### [Activity]
Every line of the entries below that mentions "updates" is to be copied out.

### [Records shown]
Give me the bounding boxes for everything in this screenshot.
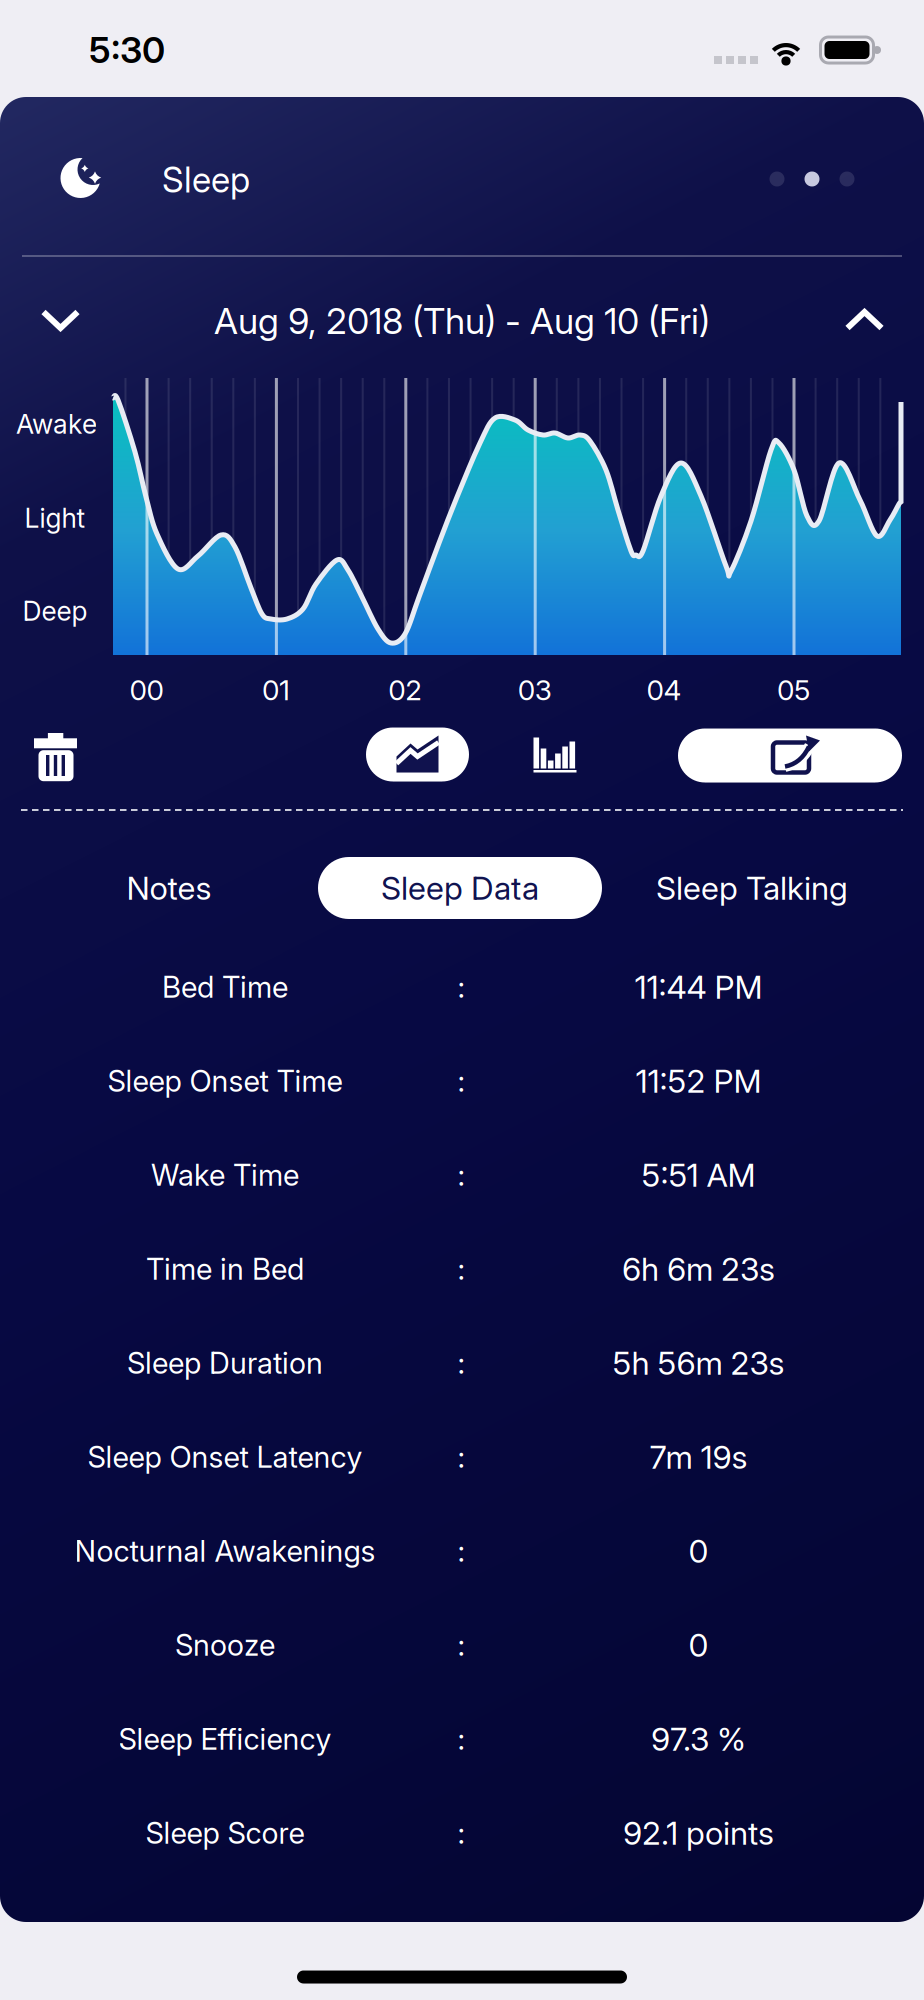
button[interactable]: Sleep Data (318, 857, 602, 919)
button[interactable] (40, 307, 80, 333)
staticText: Time in Bed (146, 1252, 304, 1286)
staticText: 7m 19s (650, 1438, 748, 1476)
staticText: 0 (688, 1532, 708, 1570)
staticText: : (458, 1628, 466, 1662)
staticText: Sleep Onset Latency (88, 1440, 362, 1474)
staticText: 00 (130, 674, 164, 706)
staticText: 0 (688, 1626, 708, 1664)
staticText: Snooze (175, 1628, 275, 1662)
button[interactable] (56, 154, 104, 202)
staticText: Notes (126, 869, 212, 907)
button[interactable] (678, 728, 902, 782)
staticText: 03 (518, 674, 552, 706)
staticText: Nocturnal Awakenings (74, 1534, 376, 1568)
button[interactable] (366, 728, 469, 782)
staticText: Sleep Duration (127, 1346, 323, 1380)
staticText: Sleep (162, 160, 250, 200)
button[interactable] (844, 307, 884, 333)
staticText: : (458, 1252, 466, 1286)
staticText: Sleep Data (381, 869, 539, 907)
staticText: 02 (388, 674, 422, 706)
staticText: 11:52 PM (636, 1062, 762, 1100)
staticText: Sleep Talking (656, 869, 848, 907)
staticText: 5:30 (89, 29, 165, 71)
staticText: : (458, 970, 466, 1004)
staticText: Sleep Score (146, 1816, 304, 1850)
staticText: Bed Time (162, 970, 288, 1004)
staticText: : (458, 1440, 466, 1474)
staticText: Awake (16, 408, 97, 440)
staticText: Deep (22, 595, 88, 627)
staticText: 01 (262, 674, 290, 706)
staticText: Sleep Onset Time (108, 1064, 342, 1098)
button[interactable] (534, 738, 576, 772)
staticText: 5h 56m 23s (612, 1344, 784, 1382)
staticText: Light (24, 502, 86, 534)
staticText: : (458, 1158, 466, 1192)
staticText: 92.1 points (623, 1814, 774, 1852)
staticText: : (458, 1064, 466, 1098)
staticText: Wake Time (151, 1158, 299, 1192)
button[interactable] (297, 1970, 627, 1984)
staticText: : (458, 1346, 466, 1380)
staticText: Aug 9, 2018 (Thu) - Aug 10 (Fri) (214, 300, 710, 342)
staticText: 05 (777, 674, 810, 706)
staticText: Sleep Efficiency (118, 1722, 332, 1756)
button[interactable] (770, 172, 854, 186)
staticText: 97.3 % (651, 1720, 746, 1758)
button[interactable] (34, 733, 78, 782)
button[interactable]: Notes (79, 857, 259, 919)
staticText: : (458, 1722, 466, 1756)
staticText: : (458, 1816, 466, 1850)
staticText: 6h 6m 23s (622, 1250, 775, 1288)
staticText: 04 (647, 674, 682, 706)
staticText: : (458, 1534, 466, 1568)
button[interactable]: Sleep Talking (632, 857, 872, 919)
staticText: 5:51 AM (642, 1156, 756, 1194)
staticText: 11:44 PM (634, 968, 762, 1006)
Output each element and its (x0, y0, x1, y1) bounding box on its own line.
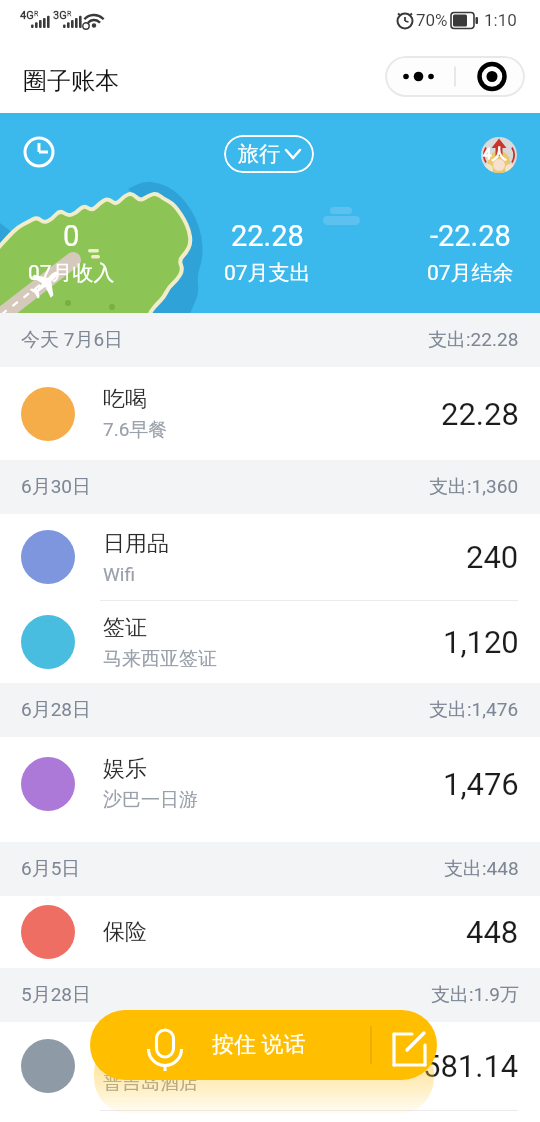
staticText: 6月5日 (21, 857, 81, 881)
staticText: Wifi (103, 563, 136, 585)
staticText: 6月28日 (21, 698, 92, 722)
button[interactable]: 签证 (0, 601, 540, 683)
staticText: 今天 7月6日 (21, 328, 124, 352)
staticText: 0 (63, 219, 80, 253)
button[interactable]: 住宿 (0, 1022, 540, 1110)
staticText: 1:10 (484, 10, 517, 30)
button[interactable]: 吃喝 (0, 367, 540, 460)
button[interactable] (385, 56, 525, 97)
staticText: 马来西亚签证 (103, 647, 217, 671)
staticText: 07月结余 (427, 260, 514, 286)
button[interactable]: 4人 (481, 137, 517, 173)
staticText: 7.6早餐 (103, 418, 168, 442)
staticText: 448 (466, 914, 519, 950)
staticText: 圈子账本 (23, 66, 119, 96)
staticText: 支出:1.9万 (431, 983, 519, 1007)
staticText: 日用品 (103, 530, 169, 558)
staticText: 支出:448 (444, 857, 519, 881)
staticText: 22.28 (231, 219, 304, 253)
staticText: 5月28日 (21, 983, 92, 1007)
staticText: 4G (20, 9, 34, 22)
staticText: 保险 (103, 918, 147, 946)
staticText: 沙巴一日游 (103, 788, 198, 812)
staticText: 旅行 (238, 141, 280, 167)
staticText: 娱乐 (103, 755, 147, 783)
button[interactable]: 日用品 (0, 514, 540, 600)
staticText: 1,476 (443, 766, 519, 802)
staticText: R (67, 10, 72, 18)
staticText: 支出:22.28 (428, 328, 519, 352)
button[interactable]: 按住 说话 (90, 1010, 437, 1080)
staticText: 70% (416, 10, 448, 30)
staticText: 3G (53, 9, 67, 22)
button[interactable]: 保险 (0, 896, 540, 968)
staticText: 581.14 (423, 1048, 519, 1084)
staticText: 签证 (103, 614, 147, 642)
staticText: 07月支出 (224, 260, 311, 286)
staticText: 支出:1,476 (429, 698, 519, 722)
button[interactable]: 娱乐 (0, 737, 540, 842)
staticText: 1,120 (443, 624, 519, 660)
staticText: 吃喝 (103, 385, 147, 413)
staticText: 240 (466, 539, 519, 575)
staticText: 普吉岛酒店 (103, 1071, 198, 1095)
staticText: 22.28 (441, 396, 519, 432)
staticText: 4人 (483, 145, 507, 164)
button[interactable]: 旅行 (224, 135, 314, 173)
staticText: 按住 说话 (212, 1031, 306, 1059)
staticText: R (34, 10, 39, 18)
staticText: 6月30日 (21, 475, 92, 499)
staticText: -22.28 (430, 219, 511, 253)
staticText: 支出:1,360 (429, 475, 519, 499)
staticText: 07月收入 (28, 260, 115, 286)
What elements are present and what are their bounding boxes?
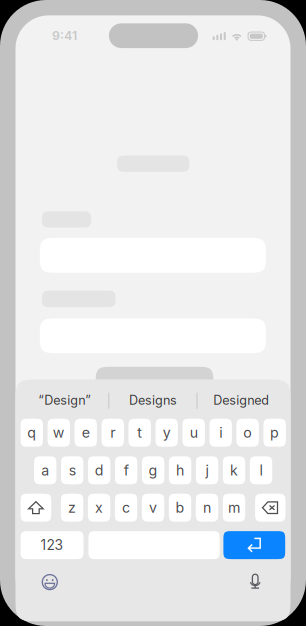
staticText: r bbox=[110, 424, 115, 441]
button[interactable]: b bbox=[169, 494, 191, 522]
button[interactable]: x bbox=[88, 494, 110, 522]
button[interactable]: y bbox=[156, 419, 178, 447]
button[interactable]: r bbox=[102, 419, 124, 447]
button[interactable]: e bbox=[75, 419, 97, 447]
staticText: Designed bbox=[213, 393, 269, 408]
button[interactable]: j bbox=[196, 456, 218, 484]
button[interactable]: t bbox=[128, 419, 151, 447]
button[interactable]: h bbox=[169, 456, 191, 484]
staticText: 123 bbox=[40, 537, 64, 554]
staticText: x bbox=[95, 499, 103, 516]
staticText: a bbox=[41, 462, 49, 479]
button[interactable]: g bbox=[142, 456, 164, 484]
staticText: 9:41 bbox=[52, 28, 77, 43]
staticText: m bbox=[228, 499, 240, 516]
button[interactable]: v bbox=[142, 494, 164, 522]
staticText: g bbox=[149, 462, 158, 479]
staticText: o bbox=[243, 424, 252, 441]
button[interactable]: a bbox=[34, 456, 56, 484]
staticText: “Design” bbox=[38, 393, 91, 408]
button[interactable]: u bbox=[182, 419, 205, 447]
button[interactable]: c bbox=[115, 494, 137, 522]
button[interactable]: m bbox=[223, 494, 245, 522]
staticText: j bbox=[206, 462, 209, 479]
staticText: p bbox=[270, 424, 279, 441]
staticText: k bbox=[230, 462, 238, 479]
button[interactable]: i bbox=[210, 419, 232, 447]
button[interactable]: l bbox=[250, 456, 272, 484]
button[interactable]: p bbox=[263, 419, 286, 447]
button[interactable]: “Design” bbox=[21, 385, 109, 415]
staticText: u bbox=[190, 424, 198, 441]
staticText: h bbox=[176, 462, 184, 479]
staticText: b bbox=[176, 499, 184, 516]
button[interactable]: Return bbox=[223, 531, 285, 559]
button[interactable]: n bbox=[196, 494, 218, 522]
button[interactable]: Designed bbox=[197, 385, 285, 415]
button[interactable]: s bbox=[61, 456, 83, 484]
staticText: s bbox=[69, 462, 76, 479]
button[interactable]: q bbox=[21, 419, 43, 447]
button[interactable]: Shift bbox=[21, 494, 51, 522]
staticText: Designs bbox=[129, 393, 177, 408]
staticText: z bbox=[68, 499, 76, 516]
button[interactable]: w bbox=[48, 419, 70, 447]
button[interactable]: Dictate bbox=[247, 573, 264, 590]
button[interactable]: Emoji bbox=[41, 574, 58, 591]
button[interactable]: f bbox=[115, 456, 137, 484]
staticText: t bbox=[137, 424, 142, 441]
button[interactable]: 123 bbox=[21, 531, 84, 559]
button[interactable]: k bbox=[223, 456, 245, 484]
button[interactable]: z bbox=[61, 494, 83, 522]
staticText: i bbox=[219, 424, 222, 441]
staticText: q bbox=[27, 424, 36, 441]
staticText: y bbox=[163, 424, 171, 441]
staticText: w bbox=[53, 424, 65, 441]
button[interactable]: d bbox=[88, 456, 110, 484]
button[interactable]: o bbox=[236, 419, 259, 447]
staticText: l bbox=[260, 462, 262, 479]
button[interactable]: Designs bbox=[109, 385, 197, 415]
button[interactable]: Delete bbox=[255, 494, 286, 522]
staticText: c bbox=[122, 499, 130, 516]
staticText: d bbox=[95, 462, 104, 479]
staticText: v bbox=[149, 499, 157, 516]
staticText: e bbox=[82, 424, 90, 441]
staticText: f bbox=[124, 462, 129, 479]
staticText: n bbox=[203, 499, 211, 516]
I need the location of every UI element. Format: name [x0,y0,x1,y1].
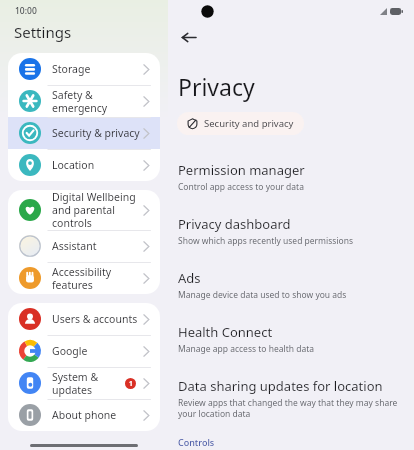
staticText: Manage app access to health data [178,343,315,355]
button[interactable]: About phone [8,399,160,431]
button[interactable]: System & updates [8,367,160,399]
staticText: Privacy [178,71,255,102]
staticText: Manage device data used to show you ads [178,289,347,301]
button[interactable]: Safety & emergency [8,85,160,117]
staticText: Privacy dashboard [178,215,291,233]
staticText: Digital Wellbeing and parental controls [52,190,140,230]
button[interactable]: Assistant [8,230,160,262]
staticText: Data sharing updates for location [178,377,383,395]
staticText: Google [52,344,140,358]
staticText: Controls [178,436,215,448]
staticText: Health Connect [178,323,273,341]
staticText: Location [52,158,140,172]
staticText: Accessibility features [52,265,140,292]
button[interactable]: Security & privacy [8,117,160,149]
button[interactable]: Health Connect [168,317,414,361]
staticText: Review apps that changed the way that th… [178,397,400,419]
staticText: Assistant [52,239,140,253]
staticText: Storage [52,62,140,76]
staticText: Ads [178,269,201,287]
button[interactable]: Accessibility features [8,262,160,294]
button[interactable]: Ads [168,263,414,307]
staticText: Settings [14,22,72,42]
staticText: 1 [129,379,133,388]
button[interactable]: Security and privacy [177,112,304,135]
staticText: Show which apps recently used permission… [178,235,354,247]
button[interactable]: Back [175,24,201,50]
staticText: System & updates [52,370,125,397]
button[interactable]: Google [8,335,160,367]
staticText: 10:00 [15,5,37,17]
button[interactable]: Users & accounts [8,303,160,335]
staticText: Permission manager [178,161,305,179]
button[interactable]: Storage [8,53,160,85]
staticText: Users & accounts [52,312,140,326]
staticText: Control app access to your data [178,181,304,193]
staticText: About phone [52,408,140,422]
staticText: Security & privacy [52,126,140,140]
staticText: Security and privacy [204,117,294,130]
button[interactable]: Privacy dashboard [168,209,414,253]
button[interactable]: Data sharing updates for location [168,371,414,425]
button[interactable]: Permission manager [168,155,414,199]
staticText: Safety & emergency [52,88,140,115]
button[interactable]: Location [8,149,160,181]
button[interactable]: Digital Wellbeing and parental controls [8,190,160,230]
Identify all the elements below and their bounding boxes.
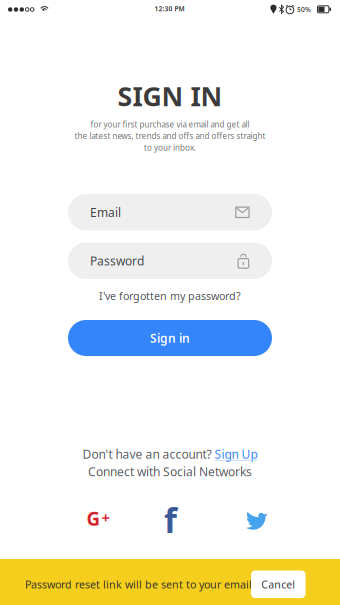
staticText: for your first purchase via email and ge… bbox=[90, 119, 250, 130]
staticText: Cancel bbox=[261, 577, 295, 591]
button[interactable]: Email bbox=[68, 194, 272, 231]
staticText: Password bbox=[90, 253, 144, 269]
staticText: SIGN IN bbox=[118, 78, 222, 114]
staticText: Sign in bbox=[150, 330, 190, 346]
staticText: I've forgotten my password? bbox=[99, 289, 241, 303]
button[interactable]: Sign in with Google bbox=[86, 506, 110, 531]
button[interactable]: Sign in with Facebook bbox=[164, 498, 177, 542]
staticText: 50% bbox=[297, 5, 311, 14]
button[interactable]: Sign Up bbox=[214, 446, 258, 462]
staticText: Password reset link will be sent to your… bbox=[25, 577, 252, 591]
button[interactable]: Sign in bbox=[68, 320, 272, 356]
staticText: the latest news, trends and offs and off… bbox=[74, 131, 266, 141]
button[interactable]: Password bbox=[68, 243, 272, 279]
staticText: Sign Up bbox=[214, 446, 258, 462]
staticText: + bbox=[102, 508, 110, 527]
button[interactable]: Sign in with Twitter bbox=[246, 510, 268, 530]
staticText: G bbox=[86, 506, 100, 531]
staticText: Email bbox=[90, 204, 121, 220]
staticText: f bbox=[164, 498, 177, 542]
staticText: Connect with Social Networks bbox=[88, 464, 252, 479]
staticText: Don't have an account? bbox=[82, 446, 212, 462]
button[interactable]: Cancel bbox=[251, 570, 306, 598]
staticText: to your inbox. bbox=[144, 142, 196, 153]
staticText: 12:30 PM bbox=[154, 4, 184, 13]
button[interactable]: I've forgotten my password? bbox=[99, 289, 241, 303]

### [Completed task]
button[interactable]: System & updates [8,367,160,399]
staticText: Data sharing updates for location [178,377,383,395]
staticText: System & updates [52,370,125,397]
button[interactable]: Data sharing updates for location [168,371,414,425]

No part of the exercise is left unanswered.